* Your objective
Wherever the string "bottom" occurs in a line of these records, report that line.

* Records for the exercise
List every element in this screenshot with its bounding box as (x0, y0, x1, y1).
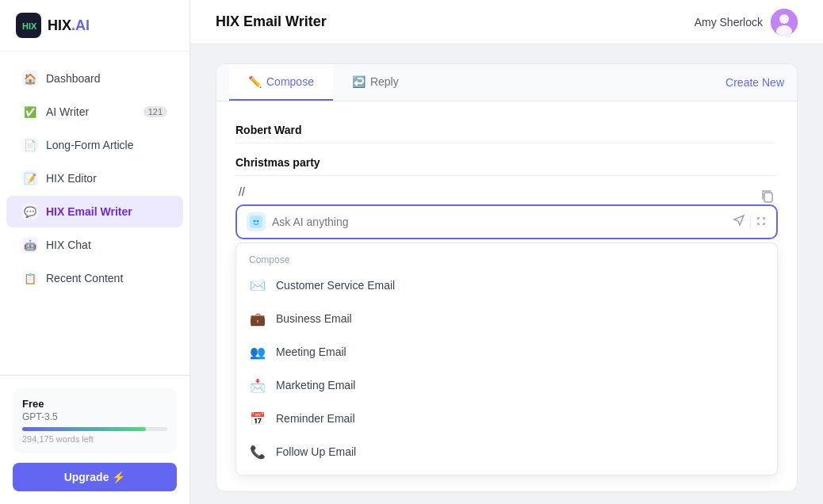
upgrade-button[interactable]: Upgrade ⚡ (13, 463, 177, 491)
sidebar-item-label: Recent Content (46, 272, 123, 284)
progress-bar (22, 427, 167, 431)
ai-input-actions (733, 214, 767, 230)
sidebar-item-hix-chat[interactable]: 🤖 HIX Chat (6, 229, 183, 261)
follow-up-icon: 📞 (249, 443, 266, 460)
sidebar-item-label: Dashboard (46, 72, 101, 85)
sidebar-item-recent-content[interactable]: 📋 Recent Content (6, 262, 183, 294)
sidebar-item-label: HIX Chat (46, 239, 91, 251)
sidebar-nav: 🏠 Dashboard ✅ AI Writer 121 📄 Long-Form … (0, 52, 189, 375)
dashboard-icon: 🏠 (22, 71, 38, 86)
dropdown-item-label: Meeting Email (276, 346, 346, 358)
logo-icon: HIX (16, 13, 41, 38)
ai-input-field[interactable] (272, 216, 726, 228)
slash-text: // (235, 185, 778, 198)
user-info: Amy Sherlock (695, 9, 798, 36)
dropdown-item-meeting[interactable]: 👥 Meeting Email (236, 335, 777, 368)
sidebar-item-label: HIX Editor (46, 172, 97, 185)
compose-area: // (235, 185, 778, 475)
sidebar-item-hix-editor[interactable]: 📝 HIX Editor (6, 162, 183, 194)
sidebar-bottom: Free GPT-3.5 294,175 words left Upgrade … (0, 375, 189, 504)
sidebar-item-email-writer[interactable]: 💬 HIX Email Writer (6, 196, 183, 227)
svg-point-7 (254, 220, 256, 223)
sidebar-item-long-form[interactable]: 📄 Long-Form Article (6, 129, 183, 161)
dropdown-item-label: Follow Up Email (276, 445, 356, 458)
plan-tier: Free (22, 398, 167, 410)
reply-tab-icon: ↩️ (352, 75, 366, 88)
marketing-icon: 📩 (249, 376, 266, 394)
expand-button[interactable] (756, 216, 767, 229)
email-panel: ✏️ Compose ↩️ Reply Create New Robert Wa… (216, 63, 798, 492)
email-to-value: Robert Ward (235, 124, 301, 136)
content-area: ✏️ Compose ↩️ Reply Create New Robert Wa… (190, 44, 823, 504)
svg-rect-6 (250, 216, 262, 228)
hix-chat-icon: 🤖 (22, 237, 38, 253)
dropdown-item-label: Customer Service Email (276, 279, 395, 292)
logo-text: HIX.AI (48, 17, 90, 34)
main-area: HIX Email Writer Amy Sherlock ✏️ Compose (190, 0, 823, 504)
email-body: Robert Ward Christmas party // (216, 101, 797, 491)
tabs-row: ✏️ Compose ↩️ Reply Create New (216, 64, 797, 101)
dropdown-item-label: Marketing Email (276, 379, 355, 391)
avatar (771, 9, 798, 36)
long-form-icon: 📄 (22, 137, 38, 153)
tab-compose[interactable]: ✏️ Compose (229, 64, 333, 101)
tab-reply-label: Reply (370, 75, 399, 88)
tab-reply[interactable]: ↩️ Reply (333, 64, 418, 101)
email-to-row: Robert Ward (235, 117, 778, 143)
words-left: 294,175 words left (22, 434, 167, 444)
sidebar-item-label: AI Writer (46, 105, 89, 118)
svg-rect-5 (764, 193, 772, 202)
sidebar-item-dashboard[interactable]: 🏠 Dashboard (6, 63, 183, 94)
send-button[interactable] (733, 214, 745, 230)
progress-fill (22, 427, 146, 431)
plan-model: GPT-3.5 (22, 411, 167, 422)
customer-service-icon: ✉️ (249, 277, 266, 294)
reminder-icon: 📅 (249, 410, 266, 427)
business-icon: 💼 (249, 310, 266, 327)
create-new-button[interactable]: Create New (725, 70, 784, 95)
svg-point-8 (257, 220, 259, 223)
dropdown-item-label: Business Email (276, 312, 352, 325)
user-name: Amy Sherlock (695, 16, 763, 29)
svg-point-3 (779, 14, 789, 24)
dropdown-item-business[interactable]: 💼 Business Email (236, 302, 777, 335)
dropdown-panel: Compose ✉️ Customer Service Email 💼 Busi… (235, 242, 778, 475)
compose-tab-icon: ✏️ (248, 75, 262, 88)
topbar: HIX Email Writer Amy Sherlock (190, 0, 823, 44)
logo: HIX HIX.AI (0, 0, 189, 52)
plan-box: Free GPT-3.5 294,175 words left (13, 388, 177, 453)
dropdown-scroll[interactable]: Compose ✉️ Customer Service Email 💼 Busi… (236, 250, 777, 468)
recent-content-icon: 📋 (22, 270, 38, 286)
ai-input-wrapper (235, 204, 778, 239)
email-subject-value: Christmas party (235, 156, 320, 169)
sidebar-item-label: Long-Form Article (46, 139, 133, 151)
dropdown-item-follow-up[interactable]: 📞 Follow Up Email (236, 435, 777, 468)
page-title: HIX Email Writer (216, 13, 327, 30)
sidebar-item-label: HIX Email Writer (46, 205, 132, 218)
email-subject-row: Christmas party (235, 150, 778, 176)
copy-button[interactable] (757, 185, 778, 209)
hix-editor-icon: 📝 (22, 170, 38, 186)
meeting-icon: 👥 (249, 343, 266, 361)
sidebar-item-ai-writer[interactable]: ✅ AI Writer 121 (6, 96, 183, 128)
dropdown-item-label: Reminder Email (276, 412, 355, 425)
dropdown-section-title: Compose (236, 250, 777, 269)
input-divider (750, 215, 751, 229)
tab-compose-label: Compose (266, 75, 314, 88)
dropdown-item-customer-service[interactable]: ✉️ Customer Service Email (236, 269, 777, 302)
svg-text:HIX: HIX (22, 21, 36, 31)
sidebar: HIX HIX.AI 🏠 Dashboard ✅ AI Writer 121 📄… (0, 0, 190, 504)
ai-bot-icon (247, 212, 266, 231)
ai-writer-badge: 121 (144, 106, 167, 117)
ai-writer-icon: ✅ (22, 104, 38, 120)
dropdown-item-marketing[interactable]: 📩 Marketing Email (236, 368, 777, 402)
email-writer-icon: 💬 (22, 204, 38, 220)
dropdown-item-reminder[interactable]: 📅 Reminder Email (236, 402, 777, 435)
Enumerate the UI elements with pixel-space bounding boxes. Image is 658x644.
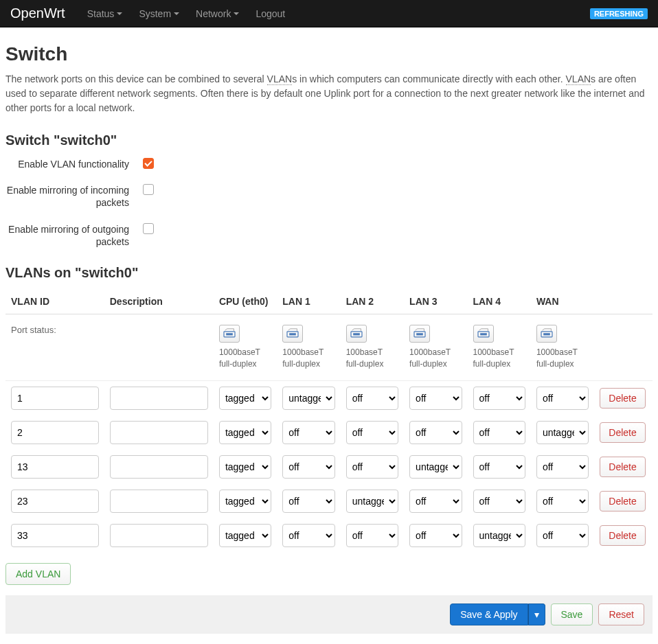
col-header: LAN 4 bbox=[468, 289, 531, 314]
nav-network[interactable]: Network bbox=[188, 8, 247, 19]
port-mode-select[interactable]: taggeduntaggedoff bbox=[409, 490, 462, 513]
port-mode-select[interactable]: taggeduntaggedoff bbox=[536, 490, 589, 513]
port-mode-select[interactable]: taggeduntaggedoff bbox=[409, 387, 462, 410]
navbar: OpenWrt StatusSystemNetworkLogout REFRES… bbox=[0, 0, 658, 27]
ethernet-port-icon bbox=[346, 325, 367, 343]
vlan-table: VLAN IDDescriptionCPU (eth0)LAN 1LAN 2LA… bbox=[5, 289, 653, 553]
svg-rect-1 bbox=[226, 333, 233, 335]
vlan-id-input[interactable] bbox=[11, 524, 99, 547]
port-mode-select[interactable]: taggeduntaggedoff bbox=[219, 490, 271, 513]
chevron-down-icon bbox=[117, 12, 122, 15]
vlan-id-input[interactable] bbox=[11, 490, 99, 513]
save-button[interactable]: Save bbox=[551, 603, 593, 625]
port-mode-select[interactable]: taggeduntaggedoff bbox=[409, 524, 462, 547]
svg-rect-9 bbox=[480, 333, 487, 335]
reset-button[interactable]: Reset bbox=[598, 603, 644, 625]
delete-button[interactable]: Delete bbox=[600, 457, 645, 477]
vlan-id-input[interactable] bbox=[11, 421, 99, 444]
nav-status[interactable]: Status bbox=[79, 8, 131, 19]
col-header: LAN 1 bbox=[277, 289, 340, 314]
port-mode-select[interactable]: taggeduntaggedoff bbox=[409, 421, 462, 444]
svg-rect-11 bbox=[543, 333, 550, 335]
port-mode-select[interactable]: taggeduntaggedoff bbox=[282, 490, 334, 513]
port-status-cell: 100baseTfull-duplex bbox=[341, 314, 404, 380]
svg-rect-3 bbox=[289, 333, 296, 335]
port-mode-select[interactable]: taggeduntaggedoff bbox=[282, 421, 334, 444]
port-mode-select[interactable]: taggeduntaggedoff bbox=[346, 421, 398, 444]
port-mode-select[interactable]: taggeduntaggedoff bbox=[536, 524, 589, 547]
col-header: Description bbox=[104, 289, 214, 314]
port-mode-select[interactable]: taggeduntaggedoff bbox=[346, 524, 398, 547]
port-mode-select[interactable]: taggeduntaggedoff bbox=[536, 387, 589, 410]
col-header: LAN 3 bbox=[404, 289, 467, 314]
port-mode-select[interactable]: taggeduntaggedoff bbox=[346, 455, 398, 479]
port-status-label: Port status: bbox=[5, 314, 214, 380]
switch-heading: Switch "switch0" bbox=[5, 133, 653, 148]
ethernet-port-icon bbox=[536, 325, 557, 343]
chevron-down-icon bbox=[174, 12, 179, 15]
port-mode-select[interactable]: taggeduntaggedoff bbox=[219, 524, 271, 547]
enable-vlan-checkbox[interactable] bbox=[143, 158, 154, 169]
svg-rect-5 bbox=[353, 333, 360, 335]
port-mode-select[interactable]: taggeduntaggedoff bbox=[346, 490, 398, 513]
save-apply-dropdown[interactable]: ▾ bbox=[528, 603, 545, 625]
delete-button[interactable]: Delete bbox=[600, 388, 645, 409]
table-row: taggeduntaggedofftaggeduntaggedofftagged… bbox=[5, 415, 653, 450]
enable-vlan-label: Enable VLAN functionality bbox=[5, 157, 143, 170]
port-mode-select[interactable]: taggeduntaggedoff bbox=[536, 421, 589, 444]
vlan-desc-input[interactable] bbox=[110, 387, 208, 410]
vlan-id-input[interactable] bbox=[11, 455, 99, 479]
svg-rect-7 bbox=[416, 333, 423, 335]
vlan-id-input[interactable] bbox=[11, 387, 99, 410]
vlan-desc-input[interactable] bbox=[110, 421, 208, 444]
delete-button[interactable]: Delete bbox=[600, 422, 645, 443]
port-status-cell: 1000baseTfull-duplex bbox=[531, 314, 594, 380]
port-mode-select[interactable]: taggeduntaggedoff bbox=[282, 455, 334, 479]
port-status-cell: 1000baseTfull-duplex bbox=[468, 314, 531, 380]
mirror-out-label: Enable mirroring of outgoing packets bbox=[5, 222, 143, 248]
port-mode-select[interactable]: taggeduntaggedoff bbox=[409, 455, 462, 479]
port-status-cell: 1000baseTfull-duplex bbox=[214, 314, 277, 380]
port-mode-select[interactable]: taggeduntaggedoff bbox=[219, 387, 271, 410]
mirror-in-checkbox[interactable] bbox=[143, 184, 154, 195]
col-header: VLAN ID bbox=[5, 289, 104, 314]
brand[interactable]: OpenWrt bbox=[10, 5, 65, 21]
port-mode-select[interactable]: taggeduntaggedoff bbox=[282, 524, 334, 547]
ethernet-port-icon bbox=[219, 325, 240, 343]
save-apply-button[interactable]: Save & Apply bbox=[450, 603, 527, 625]
table-row: taggeduntaggedofftaggeduntaggedofftagged… bbox=[5, 380, 653, 415]
vlan-abbr: VLAN bbox=[267, 73, 293, 85]
mirror-in-label: Enable mirroring of incoming packets bbox=[5, 183, 143, 209]
bottom-actions: Save & Apply ▾ Save Reset bbox=[5, 595, 653, 634]
nav-system[interactable]: System bbox=[131, 8, 188, 19]
port-mode-select[interactable]: taggeduntaggedoff bbox=[473, 490, 525, 513]
page-title: Switch bbox=[5, 43, 653, 65]
delete-button[interactable]: Delete bbox=[600, 525, 645, 546]
col-header: CPU (eth0) bbox=[214, 289, 277, 314]
port-mode-select[interactable]: taggeduntaggedoff bbox=[473, 421, 525, 444]
chevron-down-icon bbox=[234, 12, 239, 15]
delete-button[interactable]: Delete bbox=[600, 491, 645, 511]
port-status-cell: 1000baseTfull-duplex bbox=[404, 314, 467, 380]
port-mode-select[interactable]: taggeduntaggedoff bbox=[473, 455, 525, 479]
port-status-cell: 1000baseTfull-duplex bbox=[277, 314, 340, 380]
intro-text: The network ports on this device can be … bbox=[5, 72, 653, 115]
mirror-out-checkbox[interactable] bbox=[143, 223, 154, 234]
vlan-desc-input[interactable] bbox=[110, 524, 208, 547]
port-mode-select[interactable]: taggeduntaggedoff bbox=[346, 387, 398, 410]
vlan-desc-input[interactable] bbox=[110, 490, 208, 513]
vlan-abbr: VLAN bbox=[566, 73, 591, 85]
port-mode-select[interactable]: taggeduntaggedoff bbox=[473, 387, 525, 410]
vlan-desc-input[interactable] bbox=[110, 455, 208, 479]
port-mode-select[interactable]: taggeduntaggedoff bbox=[219, 421, 271, 444]
port-mode-select[interactable]: taggeduntaggedoff bbox=[536, 455, 589, 479]
vlans-heading: VLANs on "switch0" bbox=[5, 265, 653, 281]
table-row: taggeduntaggedofftaggeduntaggedofftagged… bbox=[5, 450, 653, 484]
nav-logout[interactable]: Logout bbox=[247, 8, 293, 19]
add-vlan-button[interactable]: Add VLAN bbox=[5, 563, 71, 585]
port-mode-select[interactable]: taggeduntaggedoff bbox=[282, 387, 334, 410]
port-mode-select[interactable]: taggeduntaggedoff bbox=[219, 455, 271, 479]
ethernet-port-icon bbox=[409, 325, 430, 343]
table-row: taggeduntaggedofftaggeduntaggedofftagged… bbox=[5, 484, 653, 518]
port-mode-select[interactable]: taggeduntaggedoff bbox=[473, 524, 525, 547]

* Exercise output
sidebar-bottom: Free GPT-3.5 294,175 words left Upgrade … (0, 375, 189, 504)
bottom-actions: Save & Apply ▾ Save Reset bbox=[5, 595, 653, 634]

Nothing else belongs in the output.